Apax Partners is dipping its toe into the public markets with the creation of Apax Global Alpha, a €250 million listed investment trust domiciled in Guernsey.
The vehicle, which is a registered, closed ended collective investment scheme, will trade on the London Stock Exchange and is expected to debut on 15 June.
It will give public equities investors access to Apax funds for the first time. It will also invest in public and private debt, and equity deals that do not meet the remit of Apax Partners buyout funds, but not in any other third-party funds.
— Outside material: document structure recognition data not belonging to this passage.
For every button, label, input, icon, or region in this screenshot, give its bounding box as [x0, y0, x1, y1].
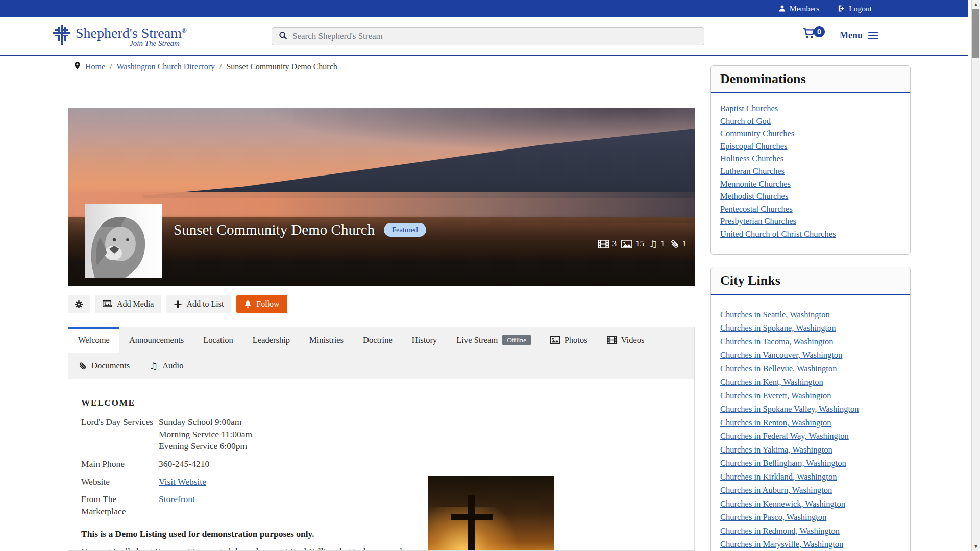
tab-announcements[interactable]: Announcements	[119, 327, 193, 353]
city-link[interactable]: Churches in Kent, Washington	[720, 375, 901, 389]
denomination-link[interactable]: Episcopal Churches	[720, 140, 901, 153]
info-value: Visit Website	[159, 476, 367, 488]
city-link[interactable]: Churches in Kennewick, Washington	[720, 497, 901, 511]
location-pin-icon	[74, 61, 81, 72]
logout-link[interactable]: Logout	[838, 4, 872, 13]
city-link[interactable]: Churches in Auburn, Washington	[720, 484, 901, 497]
tab-audio[interactable]: ♫ Audio	[139, 353, 193, 379]
city-link[interactable]: Churches in Federal Way, Washington	[720, 430, 901, 443]
tab-bar: Welcome Announcements Location Leadershi…	[68, 327, 694, 379]
denomination-link[interactable]: Church of God	[720, 115, 901, 128]
tab-history[interactable]: History	[402, 327, 447, 353]
members-link[interactable]: Members	[778, 4, 820, 13]
add-media-button[interactable]: Add Media	[95, 295, 161, 313]
audio-count[interactable]: ♫ 1	[649, 239, 665, 249]
registered-mark: ®	[182, 27, 187, 34]
city-link[interactable]: Churches in Redmond, Washington	[720, 524, 901, 538]
paperclip-icon	[670, 239, 679, 249]
menu-button[interactable]: Menu	[840, 30, 878, 41]
denomination-link[interactable]: United Church of Christ Churches	[720, 228, 901, 241]
city-link[interactable]: Churches in Seattle, Washington	[720, 308, 901, 322]
tab-doctrine[interactable]: Doctrine	[353, 327, 402, 353]
scrollbar-thumb[interactable]	[972, 9, 979, 58]
featured-badge: Featured	[384, 223, 426, 237]
listing-actions: Add Media Add to List Follow	[68, 295, 287, 313]
tab-photos[interactable]: Photos	[541, 327, 597, 353]
add-media-label: Add Media	[117, 299, 154, 309]
cross-sunrise-photo	[428, 476, 554, 551]
paperclip-icon	[78, 362, 87, 370]
demo-notice: This is a Demo Listing used for demonstr…	[81, 529, 681, 539]
tab-live-stream[interactable]: Live Stream Offline	[447, 327, 540, 353]
breadcrumb-current: Sunset Community Demo Church	[226, 62, 337, 71]
denominations-list: Baptist ChurchesChurch of GodCommunity C…	[711, 93, 910, 254]
top-utility-bar: Members Logout	[0, 0, 968, 17]
breadcrumb: Home / Washington Church Directory / Sun…	[74, 61, 337, 72]
city-links-list: Churches in Seattle, WashingtonChurches …	[711, 295, 910, 551]
denomination-link[interactable]: Community Churches	[720, 128, 901, 140]
breadcrumb-directory-link[interactable]: Washington Church Directory	[117, 62, 215, 71]
church-banner: Sunset Community Demo Church Featured 3 …	[68, 108, 695, 286]
city-link[interactable]: Churches in Vancouver, Washington	[720, 348, 901, 362]
scroll-up-arrow-icon[interactable]: ▲	[972, 0, 980, 9]
denomination-link[interactable]: Presbyterian Churches	[720, 215, 901, 228]
members-label: Members	[790, 4, 820, 13]
denomination-link[interactable]: Baptist Churches	[720, 103, 901, 115]
music-note-icon: ♫	[649, 239, 657, 249]
cart-button[interactable]: 0	[802, 27, 825, 41]
info-label: Lord's Day Services	[81, 416, 159, 453]
add-to-list-label: Add to List	[186, 299, 224, 309]
city-link[interactable]: Churches in Renton, Washington	[720, 416, 901, 430]
page-scrollbar[interactable]: ▲ ▼	[971, 0, 980, 551]
city-link[interactable]: Churches in Bellevue, Washington	[720, 362, 901, 376]
breadcrumb-separator: /	[110, 62, 112, 71]
logo-title: Shepherd's Stream®	[76, 23, 187, 41]
city-link[interactable]: Churches in Spokane, Washington	[720, 321, 901, 335]
menu-label: Menu	[840, 30, 863, 41]
city-link[interactable]: Churches in Yakima, Washington	[720, 443, 901, 457]
breadcrumb-home-link[interactable]: Home	[85, 62, 105, 71]
videos-count[interactable]: 3	[598, 239, 617, 249]
city-link[interactable]: Churches in Bellingham, Washington	[720, 457, 901, 470]
denomination-link[interactable]: Lutheran Churches	[720, 165, 901, 178]
denomination-link[interactable]: Holiness Churches	[720, 153, 901, 165]
site-logo[interactable]: Shepherd's Stream® Join The Stream	[51, 23, 187, 48]
info-value: Sunday School 9:00am Morning Service 11:…	[159, 416, 367, 453]
person-icon	[778, 5, 786, 12]
tab-ministries[interactable]: Ministries	[300, 327, 353, 353]
logout-label: Logout	[849, 4, 872, 13]
info-value: Storefront	[159, 493, 367, 517]
city-link[interactable]: Churches in Tacoma, Washington	[720, 335, 901, 349]
city-link[interactable]: Churches in Marysville, Washington	[720, 538, 901, 551]
tab-location[interactable]: Location	[193, 327, 243, 353]
storefront-link[interactable]: Storefront	[159, 494, 195, 504]
offline-badge: Offline	[502, 335, 530, 345]
city-link[interactable]: Churches in Kirkland, Washington	[720, 470, 901, 484]
scroll-down-arrow-icon[interactable]: ▼	[972, 542, 980, 551]
tab-documents[interactable]: Documents	[68, 353, 139, 379]
settings-button[interactable]	[68, 295, 90, 313]
city-link[interactable]: Churches in Spokane Valley, Washington	[720, 403, 901, 416]
follow-button[interactable]: Follow	[236, 295, 287, 313]
add-to-list-button[interactable]: Add to List	[166, 295, 231, 313]
church-title: Sunset Community Demo Church	[174, 221, 375, 238]
film-icon	[598, 240, 609, 248]
tab-videos[interactable]: Videos	[597, 327, 654, 353]
media-stats: 3 15 ♫ 1 1	[598, 239, 687, 249]
search-input[interactable]	[292, 31, 697, 41]
denomination-link[interactable]: Mennonite Churches	[720, 178, 901, 191]
tab-leadership[interactable]: Leadership	[243, 327, 300, 353]
denominations-title: Denominations	[711, 66, 910, 93]
plus-icon	[174, 300, 182, 308]
church-avatar	[85, 204, 162, 278]
add-media-icon	[103, 300, 112, 308]
film-icon	[607, 336, 617, 344]
photos-count[interactable]: 15	[621, 239, 644, 249]
denomination-link[interactable]: Methodist Churches	[720, 190, 901, 203]
visit-website-link[interactable]: Visit Website	[159, 477, 206, 487]
documents-count[interactable]: 1	[670, 239, 687, 249]
city-link[interactable]: Churches in Everett, Washington	[720, 389, 901, 403]
city-link[interactable]: Churches in Pasco, Washington	[720, 511, 901, 524]
denomination-link[interactable]: Pentecostal Churches	[720, 203, 901, 216]
tab-welcome[interactable]: Welcome	[68, 327, 119, 353]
Prior to the float Apax Global Alpha will acquire PCV Group, a fund launched in 2008 for the firm's employees. It has recorded an annual IRR of around 30% and, as of March of this year, had an estimated net asset value of €611.1 million.
Cornerstone backers have been secured and will invest €135 million in the issue. While Apax Partners will manage the assets, Apax Global Alpha has set up an independent board chaired by Tim Breedon, ex-Legal and General Chief Executive and a Non-Executive Director of Barclays.
"We believe that a listed structure is ideally suited to Apax Global Alpha's differentiated investment strategy of blending private equity with targeted investments in equities and debt," said Ralf Gruss, Partner at Apax Partners.
"We have been witnessing an attractive deal flow recently, and believe the fundraising will allow us to capture high alpha opportunities for Apax Global Alpha."
The vehicle is aiming for returns of 12% to 15% and will pay a dividend of 5% of NAV once fully invested. Employees of Apax, who will constitute the majority of capital, are locked into the vehicle for six years, with a subsequent staggered release of 20%. Other pre-IPO shareholders will be locked in for one year.